INSTRUCTIONS TO FOLLOW: Return exactly the lines that run from the one with "Wrap output in <instances>...</instances>. Show" to the last line of the entries below, both included, and nothing else.

Segment Start: WORKING DATA

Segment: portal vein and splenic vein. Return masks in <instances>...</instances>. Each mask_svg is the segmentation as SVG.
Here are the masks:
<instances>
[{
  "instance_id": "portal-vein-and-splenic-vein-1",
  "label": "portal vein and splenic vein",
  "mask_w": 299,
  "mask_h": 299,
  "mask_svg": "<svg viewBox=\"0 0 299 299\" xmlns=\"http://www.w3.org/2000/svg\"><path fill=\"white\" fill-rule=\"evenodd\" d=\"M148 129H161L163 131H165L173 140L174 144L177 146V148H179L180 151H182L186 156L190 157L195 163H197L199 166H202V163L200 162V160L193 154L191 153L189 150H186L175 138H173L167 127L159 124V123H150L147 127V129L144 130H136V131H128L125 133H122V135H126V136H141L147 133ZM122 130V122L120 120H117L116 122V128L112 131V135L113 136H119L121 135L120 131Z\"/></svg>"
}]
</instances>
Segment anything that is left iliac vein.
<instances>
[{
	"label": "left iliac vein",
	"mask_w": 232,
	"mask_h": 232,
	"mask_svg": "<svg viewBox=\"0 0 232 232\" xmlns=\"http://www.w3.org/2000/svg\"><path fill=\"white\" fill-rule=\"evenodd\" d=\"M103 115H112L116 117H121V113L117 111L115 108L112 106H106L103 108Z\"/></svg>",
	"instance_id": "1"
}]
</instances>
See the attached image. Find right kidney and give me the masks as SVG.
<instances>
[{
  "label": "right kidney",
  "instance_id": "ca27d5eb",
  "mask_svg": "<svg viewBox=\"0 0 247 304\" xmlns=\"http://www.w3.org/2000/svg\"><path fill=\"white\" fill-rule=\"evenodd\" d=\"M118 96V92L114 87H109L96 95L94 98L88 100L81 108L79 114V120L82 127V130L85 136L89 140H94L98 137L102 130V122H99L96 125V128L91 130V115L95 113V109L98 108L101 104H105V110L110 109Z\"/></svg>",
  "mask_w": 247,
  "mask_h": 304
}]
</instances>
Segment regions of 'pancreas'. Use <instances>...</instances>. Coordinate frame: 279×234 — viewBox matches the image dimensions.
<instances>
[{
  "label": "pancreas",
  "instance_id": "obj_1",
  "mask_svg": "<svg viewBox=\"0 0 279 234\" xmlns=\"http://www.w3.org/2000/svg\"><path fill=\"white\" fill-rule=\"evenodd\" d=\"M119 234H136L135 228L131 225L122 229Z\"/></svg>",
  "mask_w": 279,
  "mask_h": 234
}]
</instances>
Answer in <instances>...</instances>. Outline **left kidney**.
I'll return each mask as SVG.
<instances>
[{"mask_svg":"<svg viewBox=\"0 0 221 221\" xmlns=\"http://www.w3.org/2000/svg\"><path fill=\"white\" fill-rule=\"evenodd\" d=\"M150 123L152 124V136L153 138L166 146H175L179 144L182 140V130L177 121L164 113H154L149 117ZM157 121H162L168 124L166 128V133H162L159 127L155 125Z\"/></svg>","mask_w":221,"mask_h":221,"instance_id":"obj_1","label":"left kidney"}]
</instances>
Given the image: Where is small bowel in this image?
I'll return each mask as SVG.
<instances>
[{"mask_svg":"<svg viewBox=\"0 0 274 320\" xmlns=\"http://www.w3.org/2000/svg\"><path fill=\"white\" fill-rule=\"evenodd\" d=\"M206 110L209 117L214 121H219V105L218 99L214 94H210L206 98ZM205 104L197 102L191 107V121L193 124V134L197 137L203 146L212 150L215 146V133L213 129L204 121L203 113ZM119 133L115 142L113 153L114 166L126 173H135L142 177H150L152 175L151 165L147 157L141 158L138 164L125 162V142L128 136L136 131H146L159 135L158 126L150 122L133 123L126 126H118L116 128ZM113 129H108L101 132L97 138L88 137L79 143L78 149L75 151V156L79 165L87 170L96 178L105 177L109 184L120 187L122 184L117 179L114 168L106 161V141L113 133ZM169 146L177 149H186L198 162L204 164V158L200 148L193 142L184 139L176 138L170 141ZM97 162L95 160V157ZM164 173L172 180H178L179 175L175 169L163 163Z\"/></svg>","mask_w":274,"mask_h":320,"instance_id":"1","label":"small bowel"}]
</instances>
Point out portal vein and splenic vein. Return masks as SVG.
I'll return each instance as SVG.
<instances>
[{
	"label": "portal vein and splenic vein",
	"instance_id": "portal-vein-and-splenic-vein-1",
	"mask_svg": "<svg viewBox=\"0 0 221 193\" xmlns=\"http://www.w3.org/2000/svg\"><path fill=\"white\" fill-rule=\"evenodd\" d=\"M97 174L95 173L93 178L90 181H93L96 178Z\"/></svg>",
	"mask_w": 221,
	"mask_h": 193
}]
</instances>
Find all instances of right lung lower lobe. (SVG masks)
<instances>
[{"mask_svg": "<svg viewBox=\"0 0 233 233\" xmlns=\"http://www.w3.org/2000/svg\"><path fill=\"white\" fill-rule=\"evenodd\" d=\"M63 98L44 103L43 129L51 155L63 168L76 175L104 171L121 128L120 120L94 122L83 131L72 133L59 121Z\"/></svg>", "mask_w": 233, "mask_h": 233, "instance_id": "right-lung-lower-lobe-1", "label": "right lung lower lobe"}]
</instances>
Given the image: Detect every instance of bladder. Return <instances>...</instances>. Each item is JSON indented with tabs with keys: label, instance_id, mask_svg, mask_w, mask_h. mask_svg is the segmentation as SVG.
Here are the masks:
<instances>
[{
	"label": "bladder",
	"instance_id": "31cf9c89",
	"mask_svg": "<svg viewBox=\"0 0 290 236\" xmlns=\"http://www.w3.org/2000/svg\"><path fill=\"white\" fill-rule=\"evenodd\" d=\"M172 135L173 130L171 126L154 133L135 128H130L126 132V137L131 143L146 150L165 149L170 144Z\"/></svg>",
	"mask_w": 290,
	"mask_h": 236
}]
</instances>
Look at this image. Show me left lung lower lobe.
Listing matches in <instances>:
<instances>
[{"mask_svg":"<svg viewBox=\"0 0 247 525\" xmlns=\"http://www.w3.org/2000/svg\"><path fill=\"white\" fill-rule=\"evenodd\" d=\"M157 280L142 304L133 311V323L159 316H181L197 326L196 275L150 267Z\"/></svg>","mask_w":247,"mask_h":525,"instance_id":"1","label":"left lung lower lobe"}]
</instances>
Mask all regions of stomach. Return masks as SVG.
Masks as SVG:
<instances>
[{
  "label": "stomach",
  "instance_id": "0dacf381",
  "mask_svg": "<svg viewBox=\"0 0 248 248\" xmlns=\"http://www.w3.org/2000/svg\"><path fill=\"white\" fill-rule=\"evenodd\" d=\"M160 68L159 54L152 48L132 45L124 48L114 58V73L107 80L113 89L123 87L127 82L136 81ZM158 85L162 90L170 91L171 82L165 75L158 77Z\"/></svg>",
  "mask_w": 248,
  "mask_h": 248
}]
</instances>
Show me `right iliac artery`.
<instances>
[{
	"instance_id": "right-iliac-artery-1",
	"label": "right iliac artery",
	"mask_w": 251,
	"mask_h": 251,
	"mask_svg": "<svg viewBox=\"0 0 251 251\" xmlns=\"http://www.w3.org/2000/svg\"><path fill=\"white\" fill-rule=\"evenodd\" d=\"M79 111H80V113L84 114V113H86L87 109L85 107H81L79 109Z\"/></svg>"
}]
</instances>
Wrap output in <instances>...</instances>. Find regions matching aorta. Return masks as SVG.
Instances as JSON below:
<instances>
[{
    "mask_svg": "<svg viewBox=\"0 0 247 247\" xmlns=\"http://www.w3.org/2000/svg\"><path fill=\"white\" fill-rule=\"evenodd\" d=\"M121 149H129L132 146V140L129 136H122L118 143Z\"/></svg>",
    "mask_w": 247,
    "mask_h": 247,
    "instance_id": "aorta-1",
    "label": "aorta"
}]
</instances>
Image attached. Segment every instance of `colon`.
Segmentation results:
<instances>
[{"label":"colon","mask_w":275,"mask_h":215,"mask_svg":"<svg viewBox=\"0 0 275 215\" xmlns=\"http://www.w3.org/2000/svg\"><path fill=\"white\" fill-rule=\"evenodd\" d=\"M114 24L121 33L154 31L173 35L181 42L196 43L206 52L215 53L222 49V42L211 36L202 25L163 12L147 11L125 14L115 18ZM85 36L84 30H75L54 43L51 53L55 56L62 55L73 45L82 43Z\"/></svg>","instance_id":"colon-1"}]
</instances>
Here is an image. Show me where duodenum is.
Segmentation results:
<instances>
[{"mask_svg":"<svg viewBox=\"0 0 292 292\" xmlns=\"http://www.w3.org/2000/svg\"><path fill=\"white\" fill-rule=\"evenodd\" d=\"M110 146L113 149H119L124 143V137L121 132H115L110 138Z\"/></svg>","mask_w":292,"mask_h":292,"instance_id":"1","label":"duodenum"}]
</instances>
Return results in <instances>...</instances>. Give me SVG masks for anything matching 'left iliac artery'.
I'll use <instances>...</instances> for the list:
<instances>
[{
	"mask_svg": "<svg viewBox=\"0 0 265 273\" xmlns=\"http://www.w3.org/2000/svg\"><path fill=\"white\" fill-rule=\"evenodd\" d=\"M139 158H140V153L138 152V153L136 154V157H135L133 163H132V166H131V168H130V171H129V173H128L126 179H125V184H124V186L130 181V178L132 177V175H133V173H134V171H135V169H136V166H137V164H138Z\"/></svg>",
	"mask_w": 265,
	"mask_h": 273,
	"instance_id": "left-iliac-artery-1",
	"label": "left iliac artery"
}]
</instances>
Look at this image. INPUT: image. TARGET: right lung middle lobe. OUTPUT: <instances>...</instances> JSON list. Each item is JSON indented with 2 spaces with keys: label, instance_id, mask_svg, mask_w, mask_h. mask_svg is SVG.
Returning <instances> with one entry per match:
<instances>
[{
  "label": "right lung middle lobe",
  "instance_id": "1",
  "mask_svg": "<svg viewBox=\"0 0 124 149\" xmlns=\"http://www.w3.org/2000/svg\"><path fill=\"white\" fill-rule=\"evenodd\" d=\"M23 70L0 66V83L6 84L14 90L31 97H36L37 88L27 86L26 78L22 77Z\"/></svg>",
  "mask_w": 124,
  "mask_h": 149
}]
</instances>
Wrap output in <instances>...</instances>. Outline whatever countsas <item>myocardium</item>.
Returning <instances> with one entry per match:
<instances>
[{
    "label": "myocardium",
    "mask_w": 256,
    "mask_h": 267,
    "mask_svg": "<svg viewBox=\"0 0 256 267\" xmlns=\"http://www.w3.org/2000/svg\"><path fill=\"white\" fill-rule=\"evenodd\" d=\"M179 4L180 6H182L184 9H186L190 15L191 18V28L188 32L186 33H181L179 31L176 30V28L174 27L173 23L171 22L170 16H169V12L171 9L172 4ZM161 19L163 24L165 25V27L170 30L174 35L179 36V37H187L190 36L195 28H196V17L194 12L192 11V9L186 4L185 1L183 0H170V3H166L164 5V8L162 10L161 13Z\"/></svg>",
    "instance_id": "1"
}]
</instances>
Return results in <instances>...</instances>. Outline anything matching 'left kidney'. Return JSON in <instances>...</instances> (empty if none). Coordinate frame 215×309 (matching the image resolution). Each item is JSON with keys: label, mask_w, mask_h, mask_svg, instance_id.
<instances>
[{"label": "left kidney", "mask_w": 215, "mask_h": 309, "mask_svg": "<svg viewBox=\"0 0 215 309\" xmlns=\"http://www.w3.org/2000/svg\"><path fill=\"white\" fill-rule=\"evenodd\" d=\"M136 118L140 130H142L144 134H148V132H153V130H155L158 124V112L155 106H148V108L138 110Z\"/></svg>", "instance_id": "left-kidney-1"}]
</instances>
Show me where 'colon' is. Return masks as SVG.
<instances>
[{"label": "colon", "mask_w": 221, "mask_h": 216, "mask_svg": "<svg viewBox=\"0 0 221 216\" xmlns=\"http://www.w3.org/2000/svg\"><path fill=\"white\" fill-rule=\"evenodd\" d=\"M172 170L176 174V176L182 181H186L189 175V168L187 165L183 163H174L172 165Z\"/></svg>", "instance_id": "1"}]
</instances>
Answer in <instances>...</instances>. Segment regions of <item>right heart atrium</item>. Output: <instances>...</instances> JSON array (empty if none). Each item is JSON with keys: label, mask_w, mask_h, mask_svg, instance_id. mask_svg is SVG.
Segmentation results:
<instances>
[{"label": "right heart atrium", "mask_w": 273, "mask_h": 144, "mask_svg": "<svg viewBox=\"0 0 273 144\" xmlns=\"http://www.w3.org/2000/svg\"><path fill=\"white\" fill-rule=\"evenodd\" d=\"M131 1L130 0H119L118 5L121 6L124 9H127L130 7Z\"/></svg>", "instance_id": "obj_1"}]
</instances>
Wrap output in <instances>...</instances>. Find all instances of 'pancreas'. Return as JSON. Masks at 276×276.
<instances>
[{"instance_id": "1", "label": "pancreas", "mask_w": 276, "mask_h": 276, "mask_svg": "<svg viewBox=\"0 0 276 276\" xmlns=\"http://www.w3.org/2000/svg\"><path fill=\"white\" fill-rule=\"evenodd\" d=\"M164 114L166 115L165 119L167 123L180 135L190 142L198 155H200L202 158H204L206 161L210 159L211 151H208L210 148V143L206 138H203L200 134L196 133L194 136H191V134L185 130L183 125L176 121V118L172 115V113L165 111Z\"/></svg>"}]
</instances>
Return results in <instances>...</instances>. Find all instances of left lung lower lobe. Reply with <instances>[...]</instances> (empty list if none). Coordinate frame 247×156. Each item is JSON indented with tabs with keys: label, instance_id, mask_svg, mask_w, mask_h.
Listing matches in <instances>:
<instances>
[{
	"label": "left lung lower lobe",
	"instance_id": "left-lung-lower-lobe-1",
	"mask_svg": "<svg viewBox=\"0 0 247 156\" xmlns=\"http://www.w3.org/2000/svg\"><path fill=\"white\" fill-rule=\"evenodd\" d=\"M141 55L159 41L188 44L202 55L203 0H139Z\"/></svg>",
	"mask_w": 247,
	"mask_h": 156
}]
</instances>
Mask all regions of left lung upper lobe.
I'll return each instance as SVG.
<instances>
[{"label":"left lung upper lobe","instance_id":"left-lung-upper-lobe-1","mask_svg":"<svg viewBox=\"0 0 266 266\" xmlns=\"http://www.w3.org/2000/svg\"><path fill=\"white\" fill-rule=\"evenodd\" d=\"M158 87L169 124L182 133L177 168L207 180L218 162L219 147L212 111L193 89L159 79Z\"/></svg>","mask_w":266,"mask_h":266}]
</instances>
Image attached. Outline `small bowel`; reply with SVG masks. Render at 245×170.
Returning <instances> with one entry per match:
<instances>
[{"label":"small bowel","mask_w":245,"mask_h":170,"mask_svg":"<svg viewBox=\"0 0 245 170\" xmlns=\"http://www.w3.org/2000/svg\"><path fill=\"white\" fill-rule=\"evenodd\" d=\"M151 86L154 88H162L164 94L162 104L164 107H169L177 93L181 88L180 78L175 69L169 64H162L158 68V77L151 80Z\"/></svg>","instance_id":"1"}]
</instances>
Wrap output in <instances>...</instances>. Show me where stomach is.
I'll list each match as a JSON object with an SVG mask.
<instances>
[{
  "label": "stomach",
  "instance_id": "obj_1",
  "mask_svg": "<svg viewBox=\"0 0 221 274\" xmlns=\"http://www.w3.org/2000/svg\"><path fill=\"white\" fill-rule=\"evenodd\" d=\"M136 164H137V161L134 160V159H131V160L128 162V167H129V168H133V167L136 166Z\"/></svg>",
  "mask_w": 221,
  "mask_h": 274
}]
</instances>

Segment End: WORKING DATA

TASK ANSWER:
Wrap output in <instances>...</instances>. Show me where stomach is.
I'll list each match as a JSON object with an SVG mask.
<instances>
[{
  "label": "stomach",
  "instance_id": "obj_1",
  "mask_svg": "<svg viewBox=\"0 0 221 274\" xmlns=\"http://www.w3.org/2000/svg\"><path fill=\"white\" fill-rule=\"evenodd\" d=\"M136 164H137V161L134 160V159H131V160L128 162V167H129V168H133V167L136 166Z\"/></svg>",
  "mask_w": 221,
  "mask_h": 274
}]
</instances>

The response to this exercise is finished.